====== Entries provided

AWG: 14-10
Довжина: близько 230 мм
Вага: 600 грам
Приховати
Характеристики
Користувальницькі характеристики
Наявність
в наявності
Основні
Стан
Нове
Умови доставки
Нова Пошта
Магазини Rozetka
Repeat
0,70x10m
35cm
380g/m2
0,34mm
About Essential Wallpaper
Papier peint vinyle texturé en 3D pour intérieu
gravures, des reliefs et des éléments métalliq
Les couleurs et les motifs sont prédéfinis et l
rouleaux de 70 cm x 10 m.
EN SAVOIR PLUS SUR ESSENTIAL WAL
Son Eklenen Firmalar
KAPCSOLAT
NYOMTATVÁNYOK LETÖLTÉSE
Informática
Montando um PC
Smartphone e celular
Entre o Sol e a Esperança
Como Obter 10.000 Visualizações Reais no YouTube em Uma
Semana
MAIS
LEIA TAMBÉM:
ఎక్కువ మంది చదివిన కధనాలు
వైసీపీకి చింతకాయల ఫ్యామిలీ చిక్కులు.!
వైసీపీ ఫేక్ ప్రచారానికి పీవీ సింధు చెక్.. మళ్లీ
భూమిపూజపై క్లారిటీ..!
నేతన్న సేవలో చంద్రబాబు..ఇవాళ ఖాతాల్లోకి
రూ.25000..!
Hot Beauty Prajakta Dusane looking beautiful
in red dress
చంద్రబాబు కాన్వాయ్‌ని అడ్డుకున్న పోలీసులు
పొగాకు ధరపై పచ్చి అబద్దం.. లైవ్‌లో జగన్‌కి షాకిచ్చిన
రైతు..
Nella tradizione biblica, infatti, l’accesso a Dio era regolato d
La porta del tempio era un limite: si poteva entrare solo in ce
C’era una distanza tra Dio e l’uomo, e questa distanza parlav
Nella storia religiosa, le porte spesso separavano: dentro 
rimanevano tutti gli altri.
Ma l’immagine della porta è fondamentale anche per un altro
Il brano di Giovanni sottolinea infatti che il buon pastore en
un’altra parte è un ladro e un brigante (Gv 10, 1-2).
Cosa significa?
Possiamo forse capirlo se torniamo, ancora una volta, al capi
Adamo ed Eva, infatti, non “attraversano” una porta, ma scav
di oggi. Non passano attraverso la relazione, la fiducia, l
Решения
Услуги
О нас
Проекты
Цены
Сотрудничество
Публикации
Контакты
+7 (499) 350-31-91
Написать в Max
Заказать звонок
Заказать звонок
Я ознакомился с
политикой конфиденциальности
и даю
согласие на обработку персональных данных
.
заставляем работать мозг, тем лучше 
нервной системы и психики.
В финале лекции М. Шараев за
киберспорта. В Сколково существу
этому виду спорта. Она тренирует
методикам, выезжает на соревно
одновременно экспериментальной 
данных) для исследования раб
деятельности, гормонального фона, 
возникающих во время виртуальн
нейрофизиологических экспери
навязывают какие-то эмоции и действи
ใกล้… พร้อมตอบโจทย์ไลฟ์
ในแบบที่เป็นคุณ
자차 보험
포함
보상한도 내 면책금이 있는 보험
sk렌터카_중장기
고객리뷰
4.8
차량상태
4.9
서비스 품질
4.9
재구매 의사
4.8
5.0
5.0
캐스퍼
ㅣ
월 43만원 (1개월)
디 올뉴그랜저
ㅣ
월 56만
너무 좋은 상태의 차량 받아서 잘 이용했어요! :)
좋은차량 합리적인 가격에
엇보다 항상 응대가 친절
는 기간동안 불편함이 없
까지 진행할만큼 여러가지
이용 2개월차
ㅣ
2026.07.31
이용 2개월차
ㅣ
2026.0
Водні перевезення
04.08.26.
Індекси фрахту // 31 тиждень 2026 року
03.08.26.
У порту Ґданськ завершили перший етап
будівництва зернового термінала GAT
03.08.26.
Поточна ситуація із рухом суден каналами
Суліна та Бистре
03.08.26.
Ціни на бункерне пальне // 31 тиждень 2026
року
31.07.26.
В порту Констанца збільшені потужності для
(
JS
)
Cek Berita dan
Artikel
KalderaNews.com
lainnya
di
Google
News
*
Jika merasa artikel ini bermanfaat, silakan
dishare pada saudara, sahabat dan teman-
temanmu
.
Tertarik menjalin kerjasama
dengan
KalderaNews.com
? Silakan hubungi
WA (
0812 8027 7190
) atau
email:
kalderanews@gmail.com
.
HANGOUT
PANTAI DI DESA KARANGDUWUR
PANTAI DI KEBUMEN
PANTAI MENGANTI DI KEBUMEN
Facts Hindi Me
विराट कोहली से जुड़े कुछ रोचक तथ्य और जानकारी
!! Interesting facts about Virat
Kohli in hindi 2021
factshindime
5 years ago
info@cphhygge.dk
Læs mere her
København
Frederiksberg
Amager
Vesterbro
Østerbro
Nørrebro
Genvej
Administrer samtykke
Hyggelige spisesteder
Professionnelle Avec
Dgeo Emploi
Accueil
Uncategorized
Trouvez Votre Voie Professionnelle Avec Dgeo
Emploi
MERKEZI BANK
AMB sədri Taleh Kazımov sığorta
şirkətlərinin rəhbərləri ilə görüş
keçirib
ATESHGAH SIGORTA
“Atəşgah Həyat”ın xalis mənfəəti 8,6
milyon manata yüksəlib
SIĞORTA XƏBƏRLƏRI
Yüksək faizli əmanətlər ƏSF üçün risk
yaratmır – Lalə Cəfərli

============

> _Required work_
Each line from the one holding "विराट कोहली से जुड़े कुछ रोचक तथ्य और जानकारी" to the end of the entries is to be written out exactly. Skip every line before it.

> _Answer to this exercise_
विराट कोहली से जुड़े कुछ रोचक तथ्य और जानकारी
!! Interesting facts about Virat
Kohli in hindi 2021
factshindime
5 years ago
info@cphhygge.dk
Læs mere her
København
Frederiksberg
Amager
Vesterbro
Østerbro
Nørrebro
Genvej
Administrer samtykke
Hyggelige spisesteder
Professionnelle Avec
Dgeo Emploi
Accueil
Uncategorized
Trouvez Votre Voie Professionnelle Avec Dgeo
Emploi
MERKEZI BANK
AMB sədri Taleh Kazımov sığorta
şirkətlərinin rəhbərləri ilə görüş
keçirib
ATESHGAH SIGORTA
“Atəşgah Həyat”ın xalis mənfəəti 8,6
milyon manata yüksəlib
SIĞORTA XƏBƏRLƏRI
Yüksək faizli əmanətlər ƏSF üçün risk
yaratmır – Lalə Cəfərli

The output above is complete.